Thirty yrs ago, I met an Iranian engineer, who has studied these structures. She explained that they were an ancient way to keep cool in the summer heat. I was trying to find more info about them, and here... a commenter at Andrei's blog wrote the following:
"Around 400 BC, Persian engineers built structures that could maintain sub-zero temperatures in the middle of a desert summer. No electricity. No refrigeration. No modern technology of any kind. Just literally physics, geometry, and an extraordinarily sophisticated understanding of how heat moves.
The yakhchāl, which translates literally from Persian as ice pit, was an ancient refrigeration structure that allowed the Persian court and, eventually, broader Persian society to have access to cold food, cold drinks, and ice year-round in one of the hottest climates on earth. The above-ground structure was a large domed building, typically built from a heat-resistant mud brick mortar called sarooj, made from sand, clay, egg whites, goat hair, and ash, thick enough to provide substantial insulation against the desert heat outside.
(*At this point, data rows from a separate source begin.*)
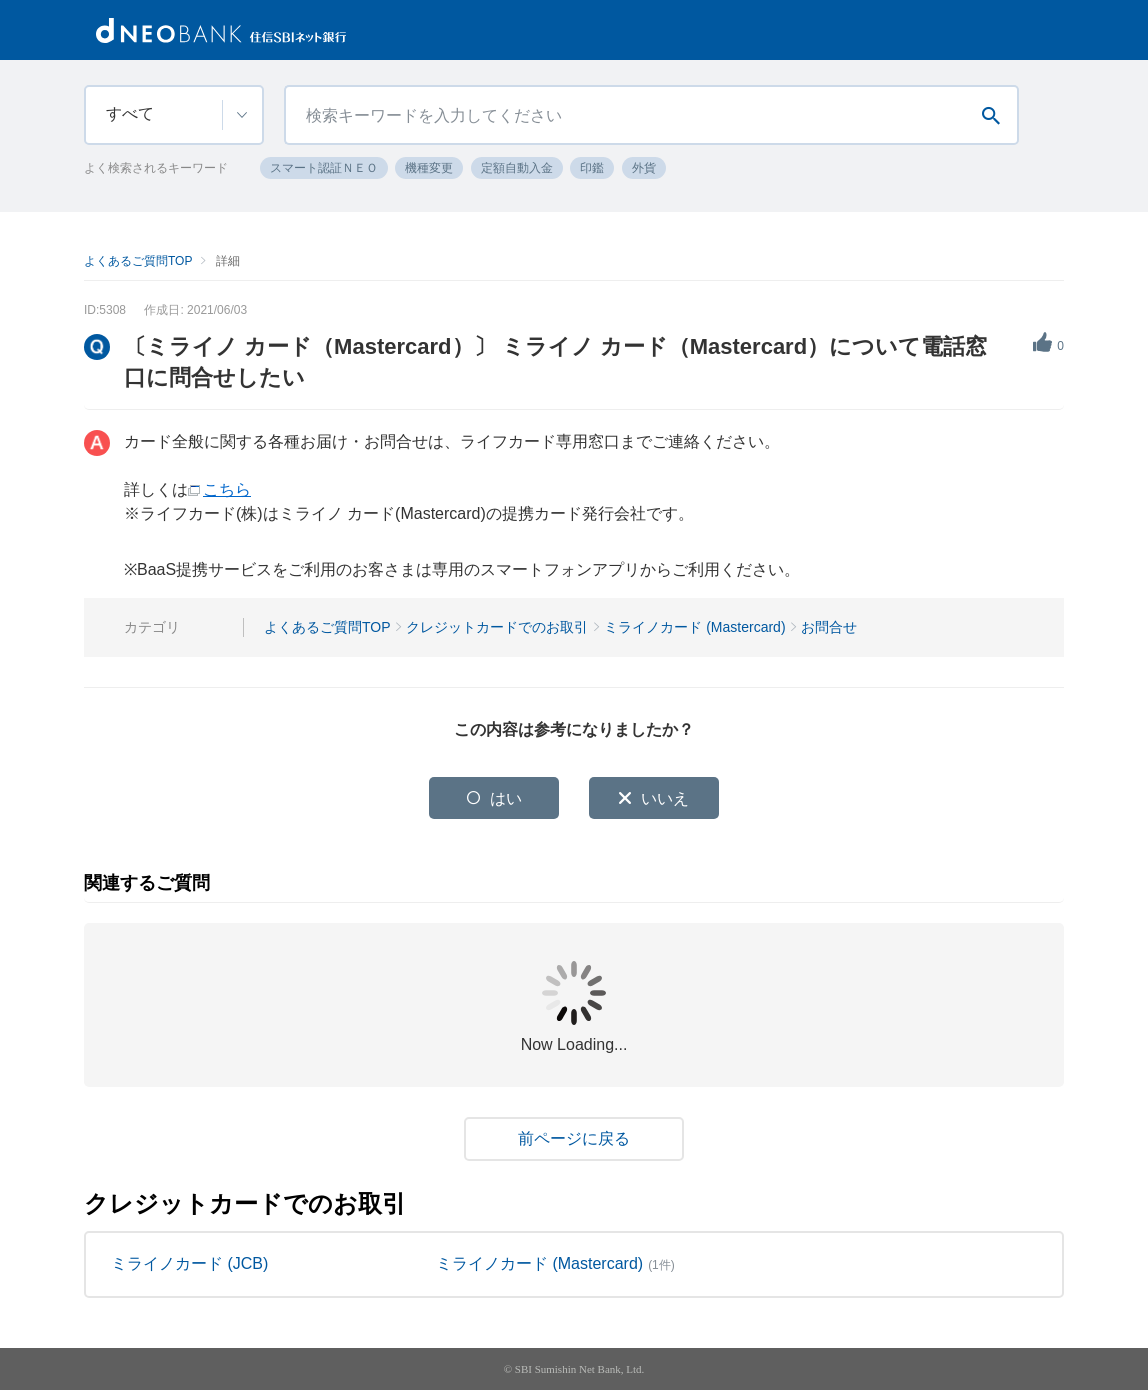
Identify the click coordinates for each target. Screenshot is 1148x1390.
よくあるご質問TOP (138, 261)
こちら (227, 489)
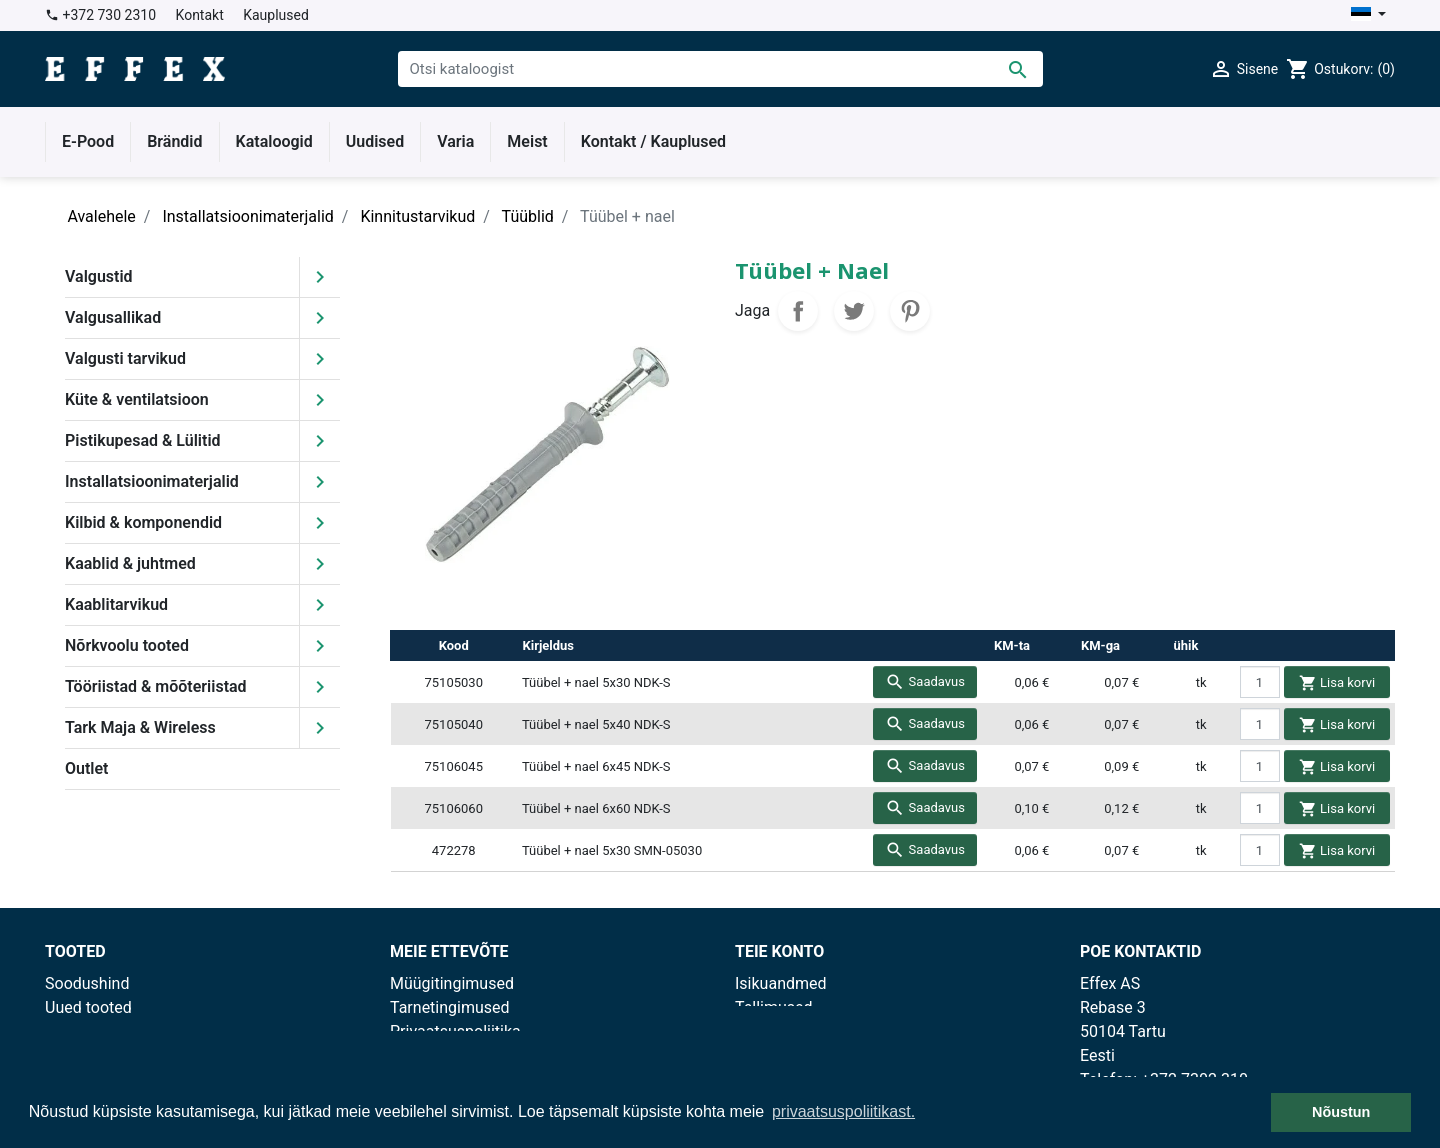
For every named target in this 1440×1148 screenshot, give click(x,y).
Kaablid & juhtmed (130, 563)
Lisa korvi (1337, 682)
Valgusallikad (113, 317)
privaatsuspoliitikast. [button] (843, 1111)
Ice and snow were brought down from the Alborz mountain peaks to the north by runners and pack animals and stored in the yakhchāl through the summer. The ice came from a mountain range via a supply chain that the Persian court had been maintaining for centuries. Today, we take for granted the easy ice bag from the gas station, just imagine how rare and expensive these frozen treats were in ancient Persia.
The oldest documented yakhchāl structures date to approximately 400 BC. Some are still standing in Iran today. The largest known examples could store up to 5,000 cubic metres of ice. Sometimes we need to give our Ancient Ancestors a bit more credit. This feat of engineering is incredible."